The human milk oligosaccharide disialyllacto-N-tetraose prevents necrotising enterocolitis in neonatal rats.

BACKGROUND: Necrotising enterocolitis (NEC) is one of the most common and fatal intestinal disorders in preterm infants. Breast-fed infants are at lower risk for NEC than formula-fed infants, but the protective components in human milk have not been identified. In contrast to formula, human milk contains high amounts of complex glycans. OBJECTIVE: To test the hypothesis that human milk oligosaccharides (HMO) contribute to the protection from NEC. METHODS: Since human intervention studies are unfeasible due to limited availability of HMO, a neonatal rat NEC model was used. Pups were orally gavaged with formula without and with HMO and exposed to hypoxia episodes. Ileum sections were scored blindly for signs of NEC. Two-dimensional chromatography was used to determine the most effective HMO, and sequential exoglycosidase digestions and linkage analysis was used to determine its structure. RESULTS: Compared to formula alone, pooled HMO significantly improved 96-hour survival from 73.1% to 95.0% and reduced pathology scores from 1.98 ± 1.11 to 0.44 ± 0.30 (p<0.001).

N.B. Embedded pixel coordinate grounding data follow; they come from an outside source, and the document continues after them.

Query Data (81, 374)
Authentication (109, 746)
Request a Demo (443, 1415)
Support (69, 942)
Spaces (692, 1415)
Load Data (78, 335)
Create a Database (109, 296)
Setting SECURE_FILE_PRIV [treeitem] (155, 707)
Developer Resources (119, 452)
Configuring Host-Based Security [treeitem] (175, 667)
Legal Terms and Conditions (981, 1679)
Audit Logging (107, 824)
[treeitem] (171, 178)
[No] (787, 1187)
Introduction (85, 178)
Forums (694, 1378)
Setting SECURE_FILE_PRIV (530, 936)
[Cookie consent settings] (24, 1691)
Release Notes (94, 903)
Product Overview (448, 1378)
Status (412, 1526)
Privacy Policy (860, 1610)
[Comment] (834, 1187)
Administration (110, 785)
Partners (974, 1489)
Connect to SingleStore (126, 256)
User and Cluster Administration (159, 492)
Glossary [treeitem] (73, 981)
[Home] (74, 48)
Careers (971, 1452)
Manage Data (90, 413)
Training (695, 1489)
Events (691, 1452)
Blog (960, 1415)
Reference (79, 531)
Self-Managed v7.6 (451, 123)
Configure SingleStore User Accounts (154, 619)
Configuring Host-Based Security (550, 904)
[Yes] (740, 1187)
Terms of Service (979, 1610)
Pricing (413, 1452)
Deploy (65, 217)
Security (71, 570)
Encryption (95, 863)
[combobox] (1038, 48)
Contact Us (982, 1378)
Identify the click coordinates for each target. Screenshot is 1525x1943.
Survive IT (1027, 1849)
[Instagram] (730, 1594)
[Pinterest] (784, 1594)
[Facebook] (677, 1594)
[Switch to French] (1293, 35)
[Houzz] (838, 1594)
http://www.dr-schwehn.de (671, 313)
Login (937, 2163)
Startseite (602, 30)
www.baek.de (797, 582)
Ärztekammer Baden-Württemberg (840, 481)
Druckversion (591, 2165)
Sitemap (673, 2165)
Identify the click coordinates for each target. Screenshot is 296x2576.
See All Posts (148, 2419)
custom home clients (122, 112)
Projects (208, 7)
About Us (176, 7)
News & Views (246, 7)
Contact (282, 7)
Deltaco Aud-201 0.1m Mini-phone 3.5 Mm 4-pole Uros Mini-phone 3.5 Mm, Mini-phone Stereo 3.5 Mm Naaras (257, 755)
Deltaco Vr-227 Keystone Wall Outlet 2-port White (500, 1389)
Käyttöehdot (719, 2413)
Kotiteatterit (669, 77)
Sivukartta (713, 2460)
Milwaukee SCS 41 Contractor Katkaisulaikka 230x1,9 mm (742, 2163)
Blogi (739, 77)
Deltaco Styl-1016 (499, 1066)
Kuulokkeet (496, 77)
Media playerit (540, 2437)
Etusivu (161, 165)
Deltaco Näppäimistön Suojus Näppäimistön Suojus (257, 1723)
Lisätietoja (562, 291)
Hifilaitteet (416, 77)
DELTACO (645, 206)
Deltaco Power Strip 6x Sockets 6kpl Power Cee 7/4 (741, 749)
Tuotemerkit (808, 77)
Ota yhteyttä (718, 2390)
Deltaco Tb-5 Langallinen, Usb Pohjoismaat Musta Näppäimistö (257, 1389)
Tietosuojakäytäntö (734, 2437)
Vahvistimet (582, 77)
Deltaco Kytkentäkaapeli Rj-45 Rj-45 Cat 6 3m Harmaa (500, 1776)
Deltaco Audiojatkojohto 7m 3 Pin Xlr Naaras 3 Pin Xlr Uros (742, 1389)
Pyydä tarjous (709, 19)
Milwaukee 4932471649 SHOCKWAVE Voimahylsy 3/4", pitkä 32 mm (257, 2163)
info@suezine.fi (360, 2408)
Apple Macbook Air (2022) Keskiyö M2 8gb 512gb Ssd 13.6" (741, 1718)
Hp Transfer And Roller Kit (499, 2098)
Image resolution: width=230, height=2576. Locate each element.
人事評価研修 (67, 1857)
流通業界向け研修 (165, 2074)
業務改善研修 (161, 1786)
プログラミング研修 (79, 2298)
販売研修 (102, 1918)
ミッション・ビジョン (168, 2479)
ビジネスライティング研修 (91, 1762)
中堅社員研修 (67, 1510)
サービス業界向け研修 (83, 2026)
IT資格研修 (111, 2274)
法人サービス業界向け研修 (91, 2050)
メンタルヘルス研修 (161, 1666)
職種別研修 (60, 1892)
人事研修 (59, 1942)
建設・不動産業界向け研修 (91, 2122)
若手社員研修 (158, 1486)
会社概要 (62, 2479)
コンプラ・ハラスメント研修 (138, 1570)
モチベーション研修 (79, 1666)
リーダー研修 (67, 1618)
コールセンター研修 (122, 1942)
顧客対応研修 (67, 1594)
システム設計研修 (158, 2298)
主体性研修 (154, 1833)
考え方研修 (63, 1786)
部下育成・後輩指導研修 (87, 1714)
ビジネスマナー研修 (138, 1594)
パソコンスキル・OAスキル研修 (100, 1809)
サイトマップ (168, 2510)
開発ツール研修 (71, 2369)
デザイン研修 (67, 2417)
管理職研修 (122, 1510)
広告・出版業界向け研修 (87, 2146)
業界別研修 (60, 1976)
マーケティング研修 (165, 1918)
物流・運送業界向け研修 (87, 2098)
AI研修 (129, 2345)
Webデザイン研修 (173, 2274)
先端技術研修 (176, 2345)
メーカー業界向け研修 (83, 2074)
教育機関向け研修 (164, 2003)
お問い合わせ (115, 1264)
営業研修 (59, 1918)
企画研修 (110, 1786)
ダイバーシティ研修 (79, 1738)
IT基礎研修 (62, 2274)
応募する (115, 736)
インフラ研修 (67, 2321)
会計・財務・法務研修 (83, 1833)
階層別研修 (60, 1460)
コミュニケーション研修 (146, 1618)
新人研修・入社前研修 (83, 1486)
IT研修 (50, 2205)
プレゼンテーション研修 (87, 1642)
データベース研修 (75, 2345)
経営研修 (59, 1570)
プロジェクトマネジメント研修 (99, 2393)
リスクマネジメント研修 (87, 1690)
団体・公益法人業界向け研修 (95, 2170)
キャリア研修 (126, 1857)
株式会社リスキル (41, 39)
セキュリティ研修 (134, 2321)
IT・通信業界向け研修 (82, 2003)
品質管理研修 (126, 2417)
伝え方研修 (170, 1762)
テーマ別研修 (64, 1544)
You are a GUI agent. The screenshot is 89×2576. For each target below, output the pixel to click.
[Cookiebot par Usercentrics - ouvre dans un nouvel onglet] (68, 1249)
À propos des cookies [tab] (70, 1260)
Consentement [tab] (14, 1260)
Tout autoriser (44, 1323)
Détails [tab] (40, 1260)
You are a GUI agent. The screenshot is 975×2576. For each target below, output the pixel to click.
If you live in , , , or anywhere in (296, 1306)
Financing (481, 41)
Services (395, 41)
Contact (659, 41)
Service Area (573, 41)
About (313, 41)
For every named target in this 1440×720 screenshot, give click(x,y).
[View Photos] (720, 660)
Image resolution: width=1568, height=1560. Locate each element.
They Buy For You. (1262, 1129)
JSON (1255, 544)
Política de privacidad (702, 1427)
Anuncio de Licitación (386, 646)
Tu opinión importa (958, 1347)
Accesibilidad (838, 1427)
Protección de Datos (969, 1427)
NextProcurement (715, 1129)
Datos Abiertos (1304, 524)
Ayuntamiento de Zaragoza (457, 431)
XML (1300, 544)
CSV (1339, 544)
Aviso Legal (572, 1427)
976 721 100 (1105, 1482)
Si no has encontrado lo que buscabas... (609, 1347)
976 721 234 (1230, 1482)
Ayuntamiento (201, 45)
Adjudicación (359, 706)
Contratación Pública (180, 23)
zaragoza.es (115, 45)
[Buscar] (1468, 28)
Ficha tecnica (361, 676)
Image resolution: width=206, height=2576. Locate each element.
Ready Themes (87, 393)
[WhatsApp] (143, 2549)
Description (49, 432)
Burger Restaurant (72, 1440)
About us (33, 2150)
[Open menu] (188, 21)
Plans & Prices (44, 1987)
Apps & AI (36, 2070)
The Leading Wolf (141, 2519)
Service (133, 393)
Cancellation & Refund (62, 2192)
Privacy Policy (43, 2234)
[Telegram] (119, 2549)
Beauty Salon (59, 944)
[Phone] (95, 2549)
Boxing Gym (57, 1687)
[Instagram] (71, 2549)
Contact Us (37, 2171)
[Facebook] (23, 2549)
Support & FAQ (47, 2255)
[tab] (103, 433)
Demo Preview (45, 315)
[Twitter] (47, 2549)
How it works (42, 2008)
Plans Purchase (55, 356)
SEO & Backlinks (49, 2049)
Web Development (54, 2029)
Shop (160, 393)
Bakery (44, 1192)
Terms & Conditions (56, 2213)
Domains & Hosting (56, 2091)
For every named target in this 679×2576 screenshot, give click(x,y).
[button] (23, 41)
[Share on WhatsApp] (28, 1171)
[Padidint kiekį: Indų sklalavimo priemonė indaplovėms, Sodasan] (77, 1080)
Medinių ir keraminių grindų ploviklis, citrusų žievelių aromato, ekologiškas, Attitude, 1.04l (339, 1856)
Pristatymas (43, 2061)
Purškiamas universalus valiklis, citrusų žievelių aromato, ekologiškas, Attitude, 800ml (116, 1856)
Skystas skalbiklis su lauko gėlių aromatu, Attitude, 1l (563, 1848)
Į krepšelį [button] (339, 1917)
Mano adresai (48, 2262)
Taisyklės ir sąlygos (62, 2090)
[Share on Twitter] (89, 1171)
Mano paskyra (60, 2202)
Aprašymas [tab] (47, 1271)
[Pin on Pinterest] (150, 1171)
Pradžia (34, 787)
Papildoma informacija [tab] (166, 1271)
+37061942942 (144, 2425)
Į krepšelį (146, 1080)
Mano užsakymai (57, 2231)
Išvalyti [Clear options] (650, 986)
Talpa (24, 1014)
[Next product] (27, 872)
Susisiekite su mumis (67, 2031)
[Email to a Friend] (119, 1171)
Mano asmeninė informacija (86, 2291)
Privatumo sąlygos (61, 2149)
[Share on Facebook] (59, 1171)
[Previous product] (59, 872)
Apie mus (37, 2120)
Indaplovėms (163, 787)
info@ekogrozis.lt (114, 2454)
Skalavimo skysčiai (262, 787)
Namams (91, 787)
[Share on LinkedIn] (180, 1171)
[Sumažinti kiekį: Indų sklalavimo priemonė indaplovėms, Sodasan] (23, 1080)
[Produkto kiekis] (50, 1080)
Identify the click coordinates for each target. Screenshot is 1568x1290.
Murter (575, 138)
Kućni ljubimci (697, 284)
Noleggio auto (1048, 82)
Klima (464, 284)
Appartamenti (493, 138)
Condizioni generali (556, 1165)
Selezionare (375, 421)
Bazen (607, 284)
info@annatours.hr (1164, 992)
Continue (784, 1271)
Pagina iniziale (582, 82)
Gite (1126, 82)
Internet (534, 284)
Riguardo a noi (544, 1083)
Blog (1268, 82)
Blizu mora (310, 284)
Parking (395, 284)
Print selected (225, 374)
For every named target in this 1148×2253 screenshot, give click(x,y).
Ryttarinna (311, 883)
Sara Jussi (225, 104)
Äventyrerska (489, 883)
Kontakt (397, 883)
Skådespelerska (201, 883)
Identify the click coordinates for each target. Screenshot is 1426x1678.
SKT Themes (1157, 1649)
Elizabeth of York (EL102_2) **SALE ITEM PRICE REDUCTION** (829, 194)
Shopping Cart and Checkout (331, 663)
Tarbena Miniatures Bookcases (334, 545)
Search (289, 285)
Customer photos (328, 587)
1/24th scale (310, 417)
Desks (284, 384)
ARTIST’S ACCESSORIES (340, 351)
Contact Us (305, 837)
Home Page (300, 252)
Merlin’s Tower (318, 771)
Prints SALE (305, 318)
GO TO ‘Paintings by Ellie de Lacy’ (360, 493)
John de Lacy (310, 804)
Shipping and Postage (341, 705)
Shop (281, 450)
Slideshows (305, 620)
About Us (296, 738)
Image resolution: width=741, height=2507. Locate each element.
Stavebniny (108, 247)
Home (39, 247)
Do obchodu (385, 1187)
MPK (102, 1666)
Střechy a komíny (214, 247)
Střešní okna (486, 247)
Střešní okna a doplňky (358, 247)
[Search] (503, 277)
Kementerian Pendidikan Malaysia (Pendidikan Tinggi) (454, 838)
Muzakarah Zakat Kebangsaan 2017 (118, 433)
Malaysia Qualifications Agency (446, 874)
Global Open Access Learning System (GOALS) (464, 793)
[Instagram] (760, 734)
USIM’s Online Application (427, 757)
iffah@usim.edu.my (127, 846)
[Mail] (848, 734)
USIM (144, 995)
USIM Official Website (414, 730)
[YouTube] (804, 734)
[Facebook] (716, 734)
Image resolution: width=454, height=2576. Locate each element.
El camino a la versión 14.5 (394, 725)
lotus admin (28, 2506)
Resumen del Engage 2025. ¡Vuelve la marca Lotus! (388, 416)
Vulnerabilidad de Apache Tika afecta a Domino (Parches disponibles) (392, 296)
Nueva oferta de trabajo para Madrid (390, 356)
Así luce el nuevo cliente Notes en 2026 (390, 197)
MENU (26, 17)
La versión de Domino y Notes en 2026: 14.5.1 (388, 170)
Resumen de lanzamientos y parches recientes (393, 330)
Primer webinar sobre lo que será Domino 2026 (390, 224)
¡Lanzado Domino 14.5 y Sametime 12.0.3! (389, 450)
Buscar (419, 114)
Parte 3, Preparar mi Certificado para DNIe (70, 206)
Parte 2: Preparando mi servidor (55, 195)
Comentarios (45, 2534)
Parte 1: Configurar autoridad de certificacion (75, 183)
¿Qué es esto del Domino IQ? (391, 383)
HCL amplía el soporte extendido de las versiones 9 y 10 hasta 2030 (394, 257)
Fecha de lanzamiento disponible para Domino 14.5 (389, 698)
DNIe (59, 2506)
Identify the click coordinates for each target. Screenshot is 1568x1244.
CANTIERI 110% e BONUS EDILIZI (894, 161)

Within the pooled HMO, a specific isomer of disialyllacto-N-tetraose (DSLNT) was identified to be protective. Galacto-oligosaccharides, currently added to formula to mimic some of the effects of HMO, had no effect. CONCLUSION: HMO reduce NEC in neonatal rats and the effects are highly structure specific. If these results translate to NEC in humans, DSLNT could be used to prevent or treat NEC in formula-fed infants, and its concentration in the mother's milk could serve as a biomarker to identify breast-fed infants at risk of developing this disorder.